In essence, Jay Triano, who will stand in for head coach Sam Mitchell when the Raptors take on the New Jersey Nets tonight, was embarrassed by the attention his nationality was bringing him.
“I don't think a whole lot of people think it's that big a deal,” Triano said yesterday after practice. “It's one game in our season and this is Sam's team.”
The opportunity came about in less than ideal circumstances: Mitchell had to leave the team for Atlanta on Monday after his father-in-law died.
While most NBA coaching staffs operate somewhat hierarchically, the Raptors have a slightly different chain of command: Mitchell as the occasionally benevolent dictator and his assistants – Triano, Mike Evans and Alex English, all equally under the gun.
Since Evans was responsible for scouting the San Antonio Spurs, he was the head coach on Monday. Triano is “the scout” for the Nets, and so he will get the nod tonight.
So in one sense, Triano is right. It's no big deal, he could just as easily have not had the chance to be the first Canadian to run the bench at an NBA game.
But he's wrong in the respect that being in a position to pick up for Mitchell represents the homecoming of a long shot every bit as unlikely as Steve Nash – whom Triano coached at the Olympics – becoming the first Canadian to become the NBA's most valuable player.
At least Nash could make his case on the floor: make enough plays and everyone forgets whether you're from Swaziland or Switzerland.
But becoming a coach is a trickier proposition.
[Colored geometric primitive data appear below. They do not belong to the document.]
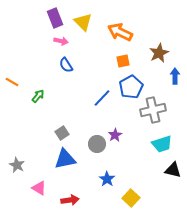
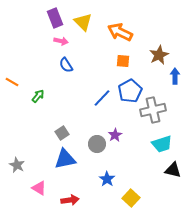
brown star: moved 2 px down
orange square: rotated 16 degrees clockwise
blue pentagon: moved 1 px left, 4 px down
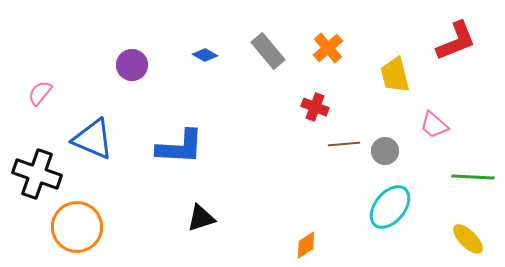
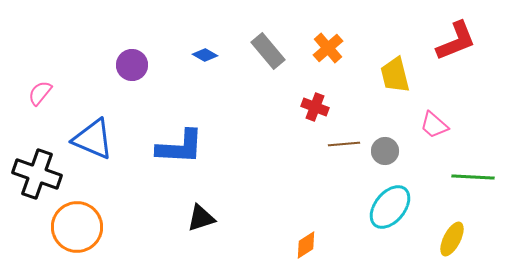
yellow ellipse: moved 16 px left; rotated 72 degrees clockwise
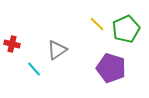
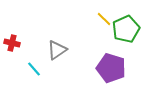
yellow line: moved 7 px right, 5 px up
red cross: moved 1 px up
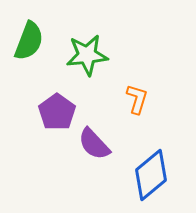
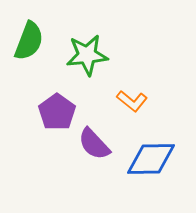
orange L-shape: moved 5 px left, 2 px down; rotated 112 degrees clockwise
blue diamond: moved 16 px up; rotated 39 degrees clockwise
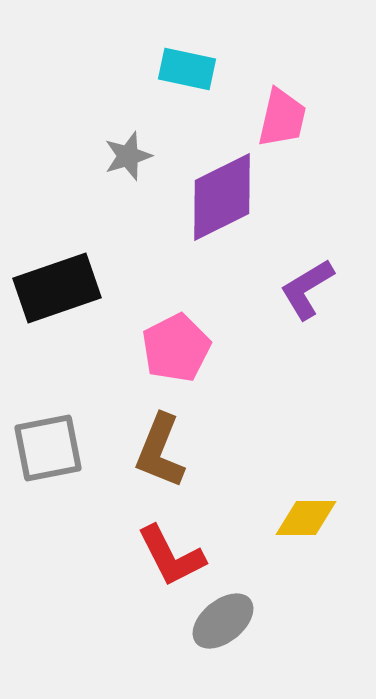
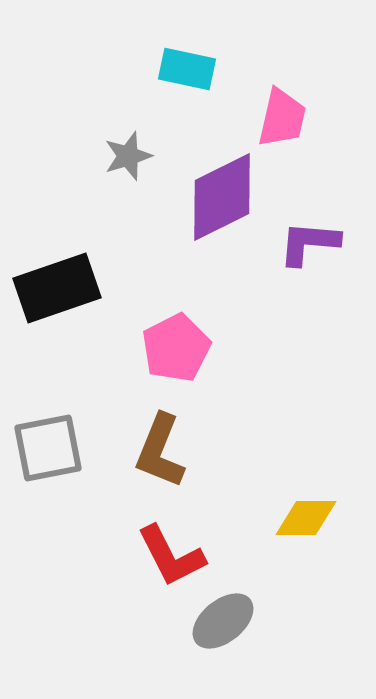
purple L-shape: moved 2 px right, 46 px up; rotated 36 degrees clockwise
There are fewer jobs, for one. And a majority of them are reserved for those who played in the NBA. The rest are usually doled out to those with long associations with influential coaches: There's the Pat Riley tree (the Van Gundy brothers) and the Larry Brown tree (Gregg Popovich and George Karl), and both of those trees have their own root systems.
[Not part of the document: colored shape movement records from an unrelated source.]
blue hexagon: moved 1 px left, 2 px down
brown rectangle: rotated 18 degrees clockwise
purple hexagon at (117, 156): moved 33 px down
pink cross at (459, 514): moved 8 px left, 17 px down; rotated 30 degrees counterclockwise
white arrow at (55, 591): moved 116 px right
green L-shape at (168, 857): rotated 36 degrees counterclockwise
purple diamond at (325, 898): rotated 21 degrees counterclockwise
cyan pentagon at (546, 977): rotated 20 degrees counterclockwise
Triano was one of the best basketball players Canada has produced and a three-time Olympian. He got his coaching career started at his alma mater, Simon Fraser University, and burnished his reputation coaching the men's national team to a seventh-place finish at the Sydney Olympics in 2000.
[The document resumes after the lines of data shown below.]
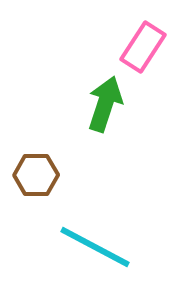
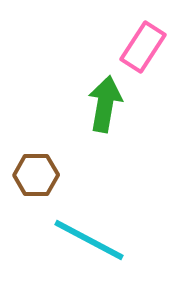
green arrow: rotated 8 degrees counterclockwise
cyan line: moved 6 px left, 7 px up
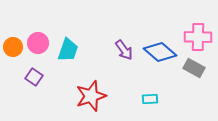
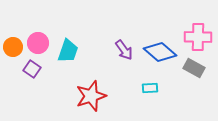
cyan trapezoid: moved 1 px down
purple square: moved 2 px left, 8 px up
cyan rectangle: moved 11 px up
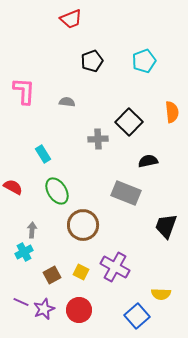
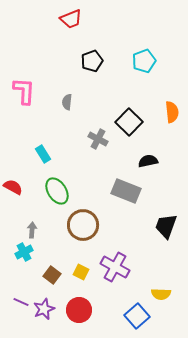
gray semicircle: rotated 91 degrees counterclockwise
gray cross: rotated 30 degrees clockwise
gray rectangle: moved 2 px up
brown square: rotated 24 degrees counterclockwise
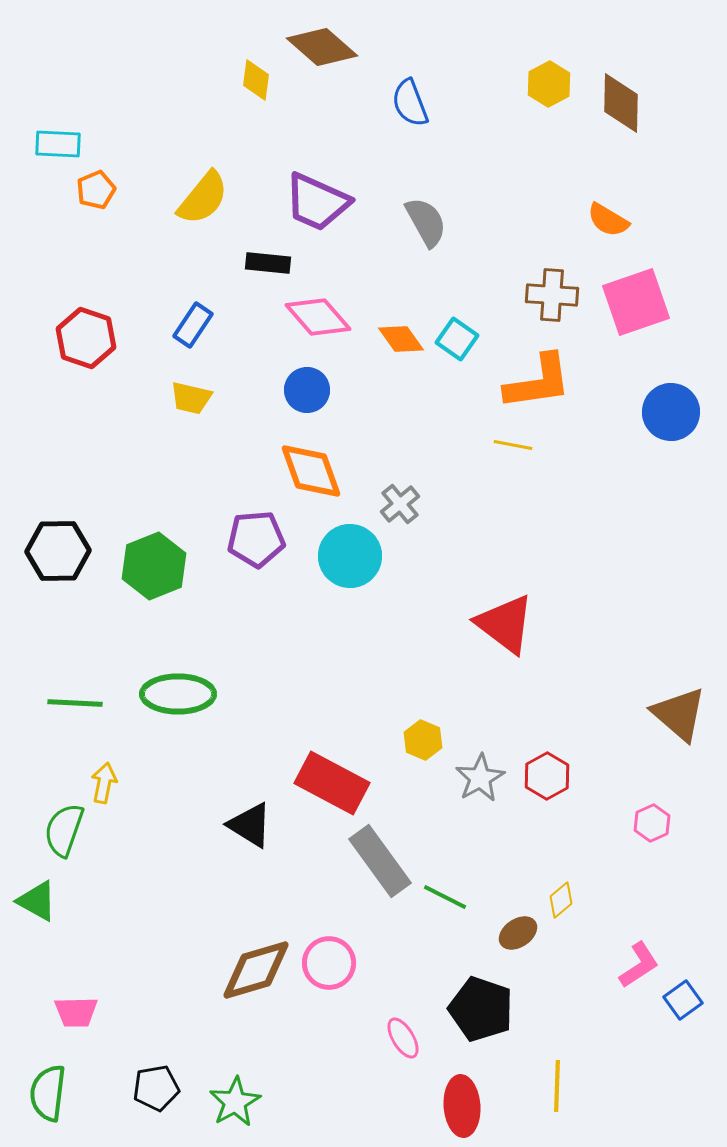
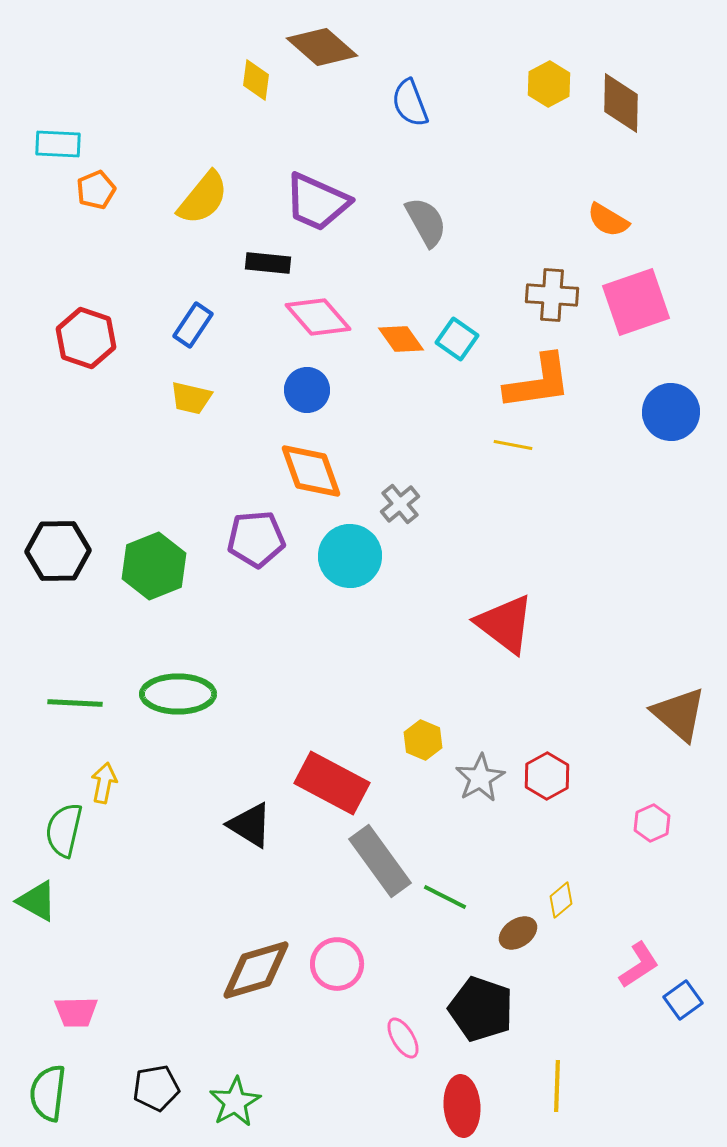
green semicircle at (64, 830): rotated 6 degrees counterclockwise
pink circle at (329, 963): moved 8 px right, 1 px down
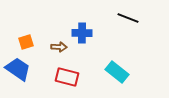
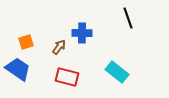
black line: rotated 50 degrees clockwise
brown arrow: rotated 56 degrees counterclockwise
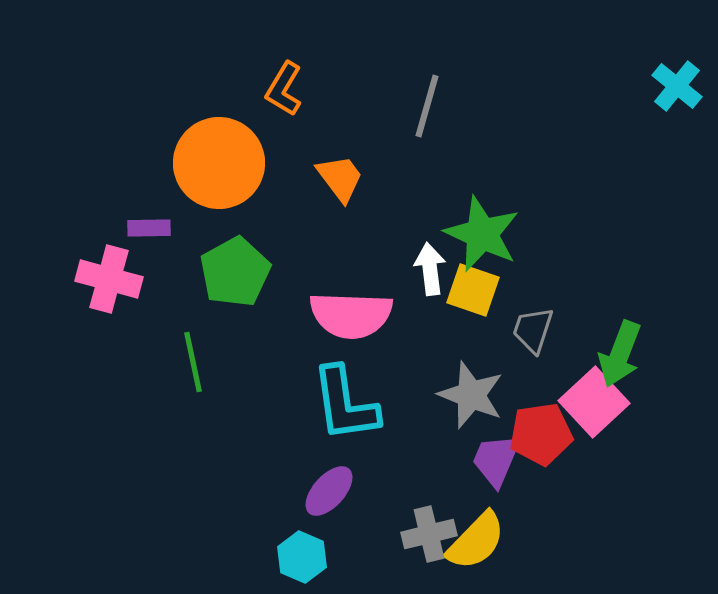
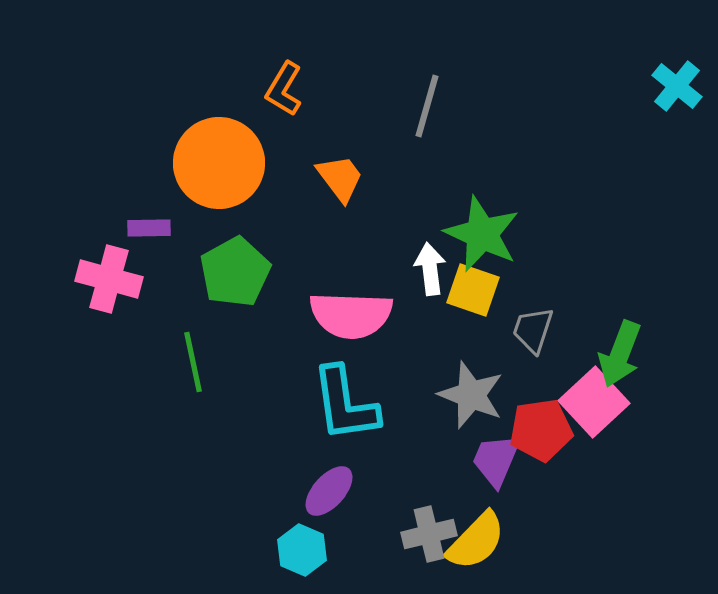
red pentagon: moved 4 px up
cyan hexagon: moved 7 px up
But his entry into the NBA was an unconventional one, where his work for Canada at the Olympics drew the attention of the Raptors' general manager at the time, Glen Grunwald. He encouraged head coach Lenny Wilkens to meet with Triano, who ultimately hired him as an assistant, giving Triano a soft landing when the Vancouver Grizzlies moved to Memphis. Triano had been the team's radio colour commentator and director of community relations.
But Triano would acknowledge there is a perception that his nationality was as big a factor in his getting the opportunity with the Raptors as his résumé.
Kevin O'Neill followed Wilkens as the coach and also kept Triano on, but never fully embraced him.
Ironically, it has been with Mitchell and his more egalitarian approach that Triano has been able to spread his wings and prove his value.
Chris Bosh even trusted Triano to help him alter and improve his shooting mechanics, and even though Triano will be the head coach tonight, he will still be on the floor with Bosh putting him through a 30 minute warm-up routine they do together before each game.
“He's cool and collected,” Bosh said. “And he's an Xs and Os guy, so he'll have some plays for us.”
It's high praise from an NBA all-star, particularly if you talk to players whom Triano coached early in his college coaching career and who considered him a player's coach first and a technical coach second.
But good players work on their weaknesses, as do good coaches. And Triano has made himself a valuable NBA coach.
Just this past summer, Triano was invited to work with Team USA, which wanted to draw on his expertise in preparing for teams such as Argentina, Brazil and Puerto Rico. The hot-shooting kid from Niagara Falls, Ont., had the full attention of Kobe Bryant, who looked at him not as a Canadian, but as a basketball expert who could help him and his superstar teammates prepare for an important competition.
Which, ultimately, is why tonight's game is so meaningful for Triano and the small but intrepid Canadian coaching fraternity, who through him and his success can at least validate their own technical know-how and basketball dedication.
Not because Triano is the first Canadian to have the chance to be an NBA head coach, even if it is in the briefest of cameos.
But because he has earned the right to be called coach first and Canadian second.